FULTON COUNTY, Ga. - Former President Donald Trump, and more than a dozen other co-defendants, now face state racketeering charges, also known as RICO offenses. FOX 5 asked legal experts, including a prosecutor who’s tried numerous racketeering cases, about just how much jeopardy the former president faces.
Fulton County District Attorney Fani Willis is using RICO charges to accuse the former president of heading a "criminal enterprise" to try to overturn the 2020 election.
Prosecutors normally use RICO laws to dismantle organized-crime groups. The charges in this case include: making false statements, filing false documents and forgeries, impersonating officials, computer breaches and attempts to influence witnesses.
"RICO is one of the more serious charges you can level in criminal law," said John Melvin, managing prosecutor with the Gwinnett County D.A.’s office who has tried numerous RICO cases. "If you’re going to tell the story of an entire enterprise, Rico is the only way to go. It’s the 800-pound gorilla."

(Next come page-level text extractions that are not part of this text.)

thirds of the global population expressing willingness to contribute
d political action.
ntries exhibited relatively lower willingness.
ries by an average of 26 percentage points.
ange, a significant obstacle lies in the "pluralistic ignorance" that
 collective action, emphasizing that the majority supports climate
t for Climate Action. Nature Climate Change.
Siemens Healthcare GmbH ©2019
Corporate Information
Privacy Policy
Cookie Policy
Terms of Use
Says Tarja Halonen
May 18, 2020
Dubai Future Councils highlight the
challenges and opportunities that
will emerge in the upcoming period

Rudy Giuliani, the former president’s personal lawyer and a former federal prosecutor who used to jail mobsters on RICO charges, now faces those very same racketeering counts himself. Melvin says the charges against Giuliani, the former president and more than a dozen other codefendants are very serious.

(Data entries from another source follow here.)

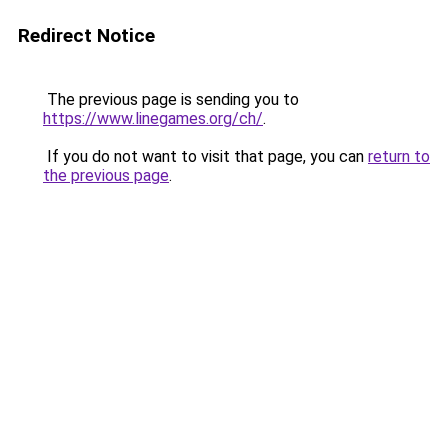
Redirect Notice
The previous page is sending you to
https://www.linegames.org/ch/
.
If you do not want to visit that page, you can
return to
the previous page
.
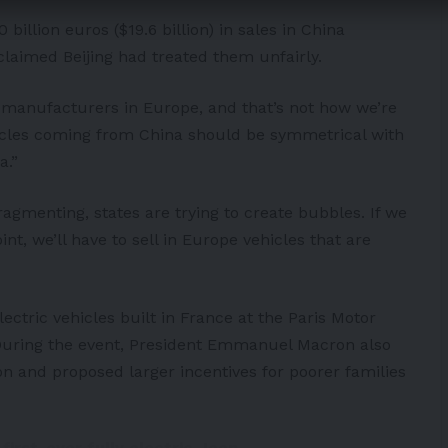
 billion euros ($19.6 billion) in sales in China
claimed Beijing had treated them unfairly.
e manufacturers in Europe, and that’s not how we’re
icles coming from China should be symmetrical with
a.”
ragmenting, states are trying to create bubbles. If we
nt, we’ll have to sell in Europe vehicles that are
ctric vehicles built in France at the Paris Motor
During the event, President Emmanuel Macron also
n and proposed larger incentives for poorer families
irst-ever fully electric Jeep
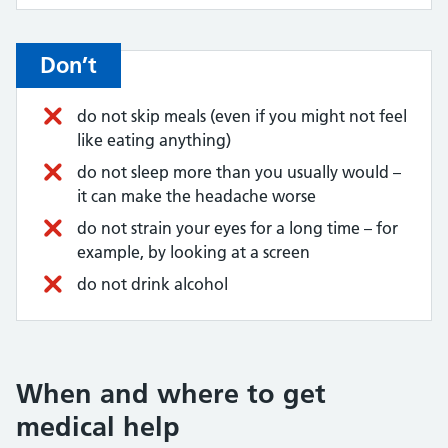
Don’t
do not skip meals (even if you might not feel
like eating anything)
do not sleep more than you usually would –
it can make the headache worse
do not strain your eyes for a long time – for
example, by looking at a screen
do not drink alcohol
When and where to get
medical help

President Donald Trump's former lawyer Rudy Giuliani testifies before a special Georgia Senate subcommittee hearing on Dec. 30, 2020. (FOX 5)

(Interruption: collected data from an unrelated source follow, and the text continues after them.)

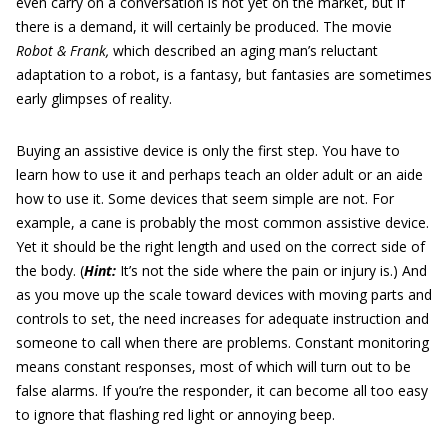
even carry on a conversation is not yet on the market, but if
there is a demand, it will certainly be produced. The movie
Robot & Frank,
which described an aging man’s reluctant
adaptation to a robot, is a fantasy, but fantasies are sometimes
early glimpses of reality.
Buying an assistive device is only the first step. You have to
learn how to use it and perhaps teach an older adult or an aide
how to use it. Some devices that seem simple are not. For
example, a cane is probably the most common assistive device.
Yet it should be the right length and used on the correct side of
the body. (
Hint:
It’s not the side where the pain or injury is.) And
as you move up the scale toward devices with moving parts and
controls to set, the need increases for adequate instruction and
someone to call when there are problems. Constant monitoring
means constant responses, most of which will turn out to be
false alarms. If you’re the responder, it can become all too easy
to ignore that flashing red light or annoying beep.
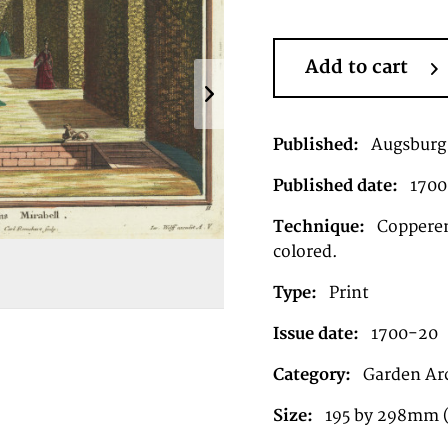
Add to cart
Published:
Augsburg
Published date:
1700
Technique:
Copperen
colored.
Type:
Print
Issue date:
1700-20
Category:
Garden Ar
Size:
195 by 298mm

"The president faces a lot of jeopardy. For every RICO count, it’ll be five to 20 [years]," Melvin said.
"This is really beyond precedent. Individually by themselves, without the RICO charges, would be serious charges alone. The legal jeopardy here is quite serious and quite real," said John Acevedo, a visiting associate professor of practice at Emory University School of Law.
The former president also faces other non-RICO charges. All those counts could carry dozens if not hundreds of years in prison if he’s found guilty.